(Source data Opens)

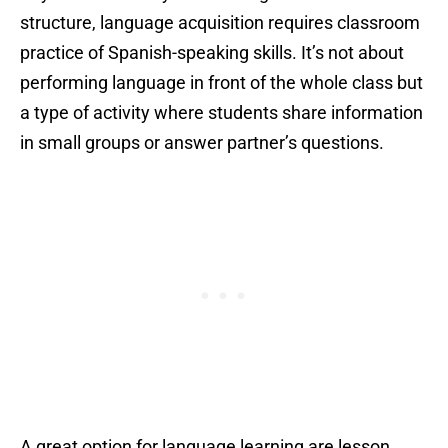
structure, language acquisition requires classroom
practice of Spanish-speaking skills. It’s not about
performing language in front of the whole class but
a type of activity where students share information
in small groups or answer partner’s questions.
A great option for language learning are lesson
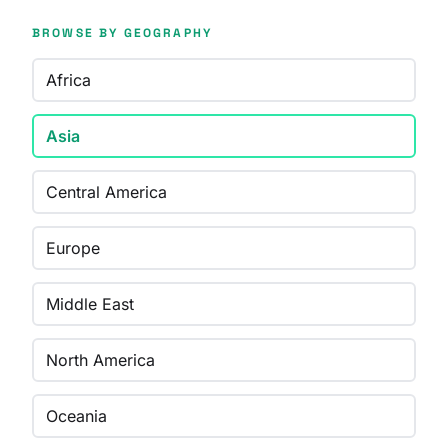
BROWSE BY GEOGRAPHY
Africa
Asia
Central America
Europe
Middle East
North America
Oceania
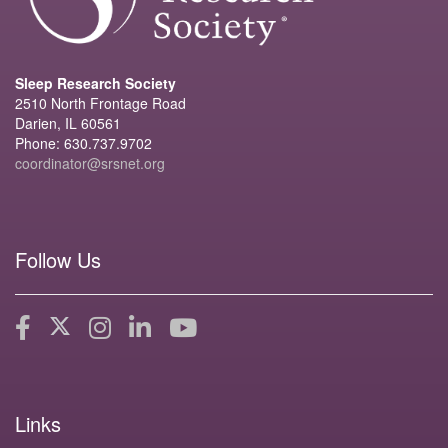
Sleep Research Society
2510 North Frontage Road
Darien, IL 60561
Phone: 630.737.9702
coordinator@srsnet.org
Follow Us
Links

(Source data Closes)

▶ About this exercise:
All of the entries above should be duplicated exactly, except for the pictures.

▶ Solution for this problem:
structure, language acquisition requires classroom
practice of Spanish-speaking skills. It’s not about
performing language in front of the whole class but
a type of activity where students share information
in small groups or answer partner’s questions.
A great option for language learning are lesson
BROWSE BY GEOGRAPHY
Africa
Asia
Central America
Europe
Middle East
North America
Oceania
Sleep Research Society
2510 North Frontage Road
Darien, IL 60561
Phone: 630.737.9702
coordinator@srsnet.org
Follow Us
Links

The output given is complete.